▸ **Study material**:
__________________________________________________
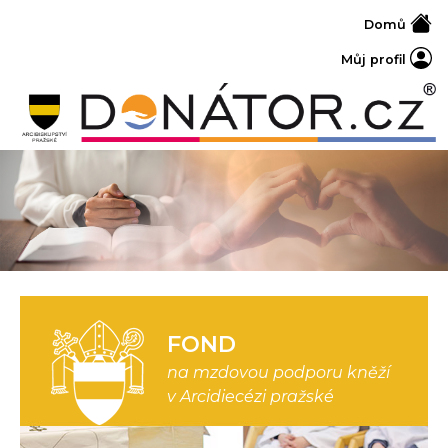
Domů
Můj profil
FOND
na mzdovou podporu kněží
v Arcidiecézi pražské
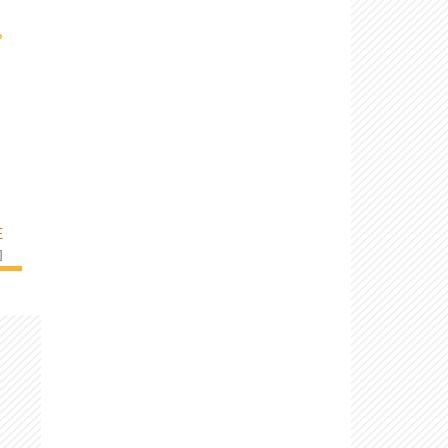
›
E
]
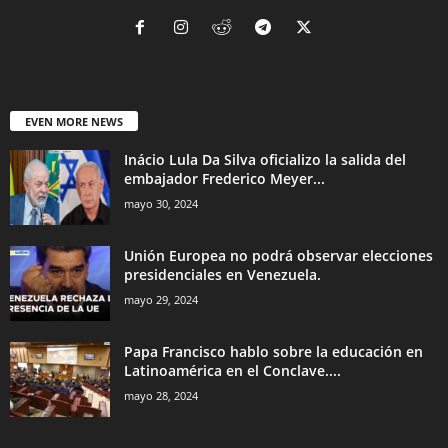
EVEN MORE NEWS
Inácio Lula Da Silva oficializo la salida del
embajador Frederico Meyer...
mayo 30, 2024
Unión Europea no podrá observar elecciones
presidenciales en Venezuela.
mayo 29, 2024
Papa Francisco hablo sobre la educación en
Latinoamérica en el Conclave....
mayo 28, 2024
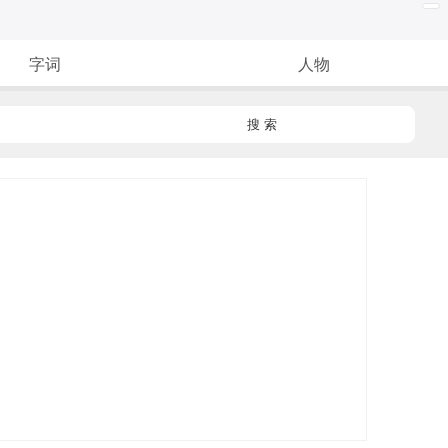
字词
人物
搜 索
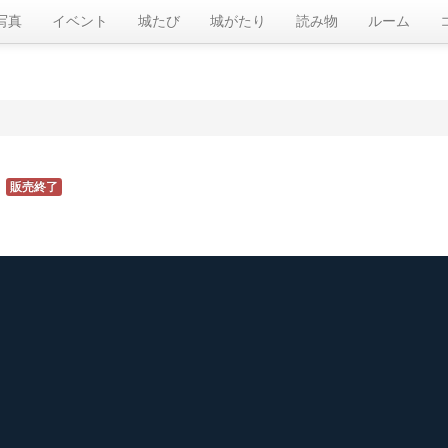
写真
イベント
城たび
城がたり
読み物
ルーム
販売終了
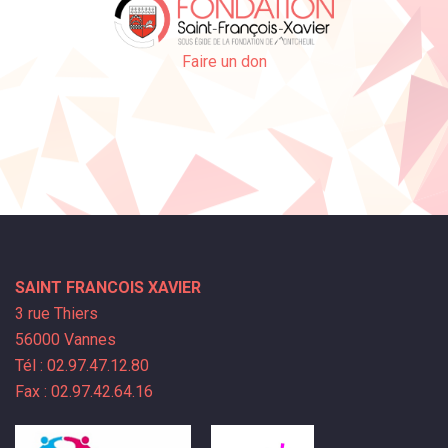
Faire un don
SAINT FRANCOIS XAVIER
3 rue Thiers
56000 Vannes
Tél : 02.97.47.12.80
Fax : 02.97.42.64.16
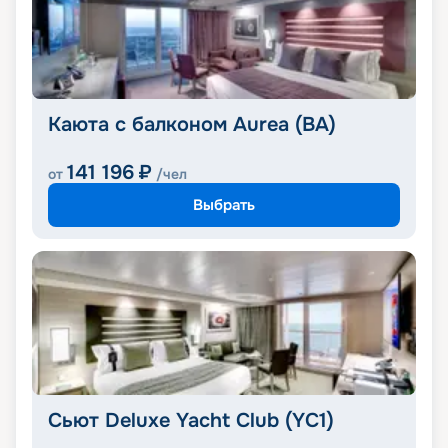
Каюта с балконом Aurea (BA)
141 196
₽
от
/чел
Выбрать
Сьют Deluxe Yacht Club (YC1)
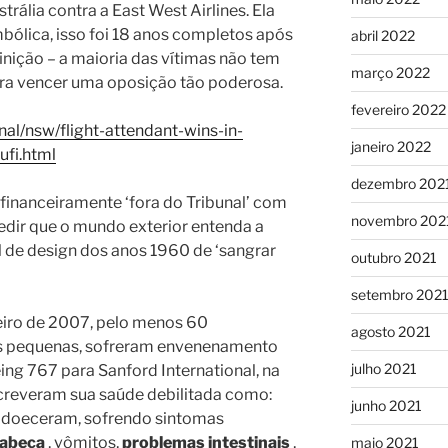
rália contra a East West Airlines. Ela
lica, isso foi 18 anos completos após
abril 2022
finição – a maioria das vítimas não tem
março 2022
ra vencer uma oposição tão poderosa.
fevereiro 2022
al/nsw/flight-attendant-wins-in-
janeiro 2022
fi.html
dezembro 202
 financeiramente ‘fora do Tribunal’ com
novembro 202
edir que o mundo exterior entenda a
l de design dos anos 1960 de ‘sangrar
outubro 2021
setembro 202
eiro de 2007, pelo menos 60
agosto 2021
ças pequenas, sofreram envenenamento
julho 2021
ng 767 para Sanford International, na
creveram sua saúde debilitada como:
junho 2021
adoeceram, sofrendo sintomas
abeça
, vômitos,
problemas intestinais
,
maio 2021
__________________________________________________
▸ **Activity**: Every line where "mayo" appears must be returned from the listing above.

▸ **Exercise response**:
mayo 30, 2024
mayo 29, 2024
mayo 28, 2024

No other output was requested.